Beyond geographic details, users can engage with map elements, such as the intricate cartouches along the borders, and historical themes like the animals of the era, as well as people and languages. We identified a few key areas that people would love to explore and worked with the folks at Mount Vernon who could identify and add that content to the maps. The animals are endlessly fascinating—the map etchers at the time had never seen many the animals depicted, and had to use their best guesses on what the animal might have looked like.

Search

One of the more challenging aspects of the site is its hybrid approach to content source. While the site has great local and curated stories and content, the map data and imagery aren't housed on the site, and the site has to expect the source maps collection to change over time. Search is vital to a site, but this system needed to search both local and source collection content without a user noticing the different background connections. 

We built an advanced search system that lets you start with a search term or just start by viewing all the maps and paring down by subjects, years, empires and other facets, as well as features like hand-coloring or marginalia to find just the right maps. (Unfortunately the site doesn't support advanced searching at this time.)

 

Other Key features Included:

Local Curatorial vs Offsite Map Content

As introduced above, the site has multiple sources of truth, notably a local set of curated maps and stories written by Mount Vernon's historians, and the offsite map data that contained maps from many institutions. 

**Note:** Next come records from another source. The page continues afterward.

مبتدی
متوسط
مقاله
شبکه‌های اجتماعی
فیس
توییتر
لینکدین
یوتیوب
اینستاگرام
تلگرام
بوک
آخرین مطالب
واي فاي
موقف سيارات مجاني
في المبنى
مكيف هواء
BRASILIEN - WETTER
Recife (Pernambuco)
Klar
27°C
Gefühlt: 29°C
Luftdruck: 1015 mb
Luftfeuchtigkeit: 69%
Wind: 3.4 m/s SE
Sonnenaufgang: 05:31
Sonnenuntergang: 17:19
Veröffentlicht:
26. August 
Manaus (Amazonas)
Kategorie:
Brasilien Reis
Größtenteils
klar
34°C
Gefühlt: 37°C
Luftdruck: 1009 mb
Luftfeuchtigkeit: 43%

We developed a middle data layer that enables staff to effortlessly manage and expand the collection. Curators can create tags, timeline events, and thematic categories, then tag individual maps accordingly. As the collection grows, this flexibility ensures that new discoveries by scholars can seamlessly integrate, enriching the collection's narrative over time.

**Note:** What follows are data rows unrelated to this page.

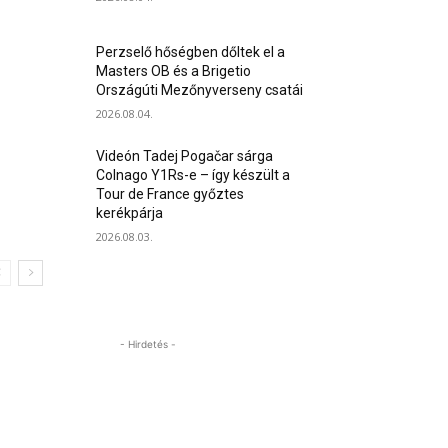
Perzselő hőségben dőltek el a
Masters OB és a Brigetio
Országúti Mezőnyverseny csatái
2026.08.04.
Videón Tadej Pogačar sárga
Colnago Y1Rs-e – így készült a
Tour de France győztes
kerékpárja
2026.08.03.
- Hirdetés -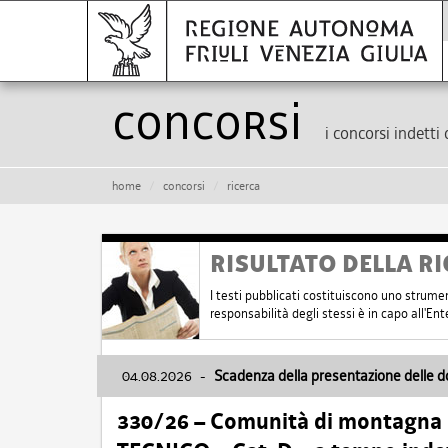
Concorsi
i concorsi indetti 
home
concorsi
ricerca
RISULTATO DELLA RI
I testi pubblicati costituiscono uno strume
responsabilità degli stessi è in capo all'E
04.08.2026
-
Scadenza della presentazione delle 
330/26 – Comunità di montagna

Good Librarianship Through Best Practices

Using Github as an archival data format is a data best practice that creates new challenges when there are changes in taxonomy or other global changes. Software is being created at a fast pace to try to mitigate some of these new challenges, but that means the things are changing fast in this arena.

In collaboration with the Leventhal Center, we adhered to their archival best practices in what they considered “good librarianship.” Working with library experts underscored the value of these standards for sustainable, accessible data management.

In the end, the local data was stored in a Git repository that's a structured file system with markdown formatted files, and a data-storing system in each file called frontmatter. This allows for long term storage and easy editing of content. For Byte's own projects, we tend to prioritize data normalization and keeping the data in standardized databases, so this was an opportunity to try new ideas in archival content.

Site Launch at the George Washington Presidential Library

The site was launched at a special symposium called Mapping the American Revolution in November, 2022. Over the two day event, lectures included map historian luminaries including John E. Crowley, Nora Slonimsky and a great talk about mapping the origins of urban violence with a series of maps based in New York City in 1765-1768 with Ala L. Montgomery and Richard H.. Brown. 

We had an opportunity to attend the symposium and talk to participants and presenters both about the subject matter and ways to improve map education, and ideas about the site. We also had the opportunity to have talk with Richard Brown, the map collector and namesake of the maps collection at Mount Vernon, along with other historians and map experts, all who have been instrumental to helping Americans understand the origin stories of America and historians make connections that were never before possible without well-crafted websites and better librarianship.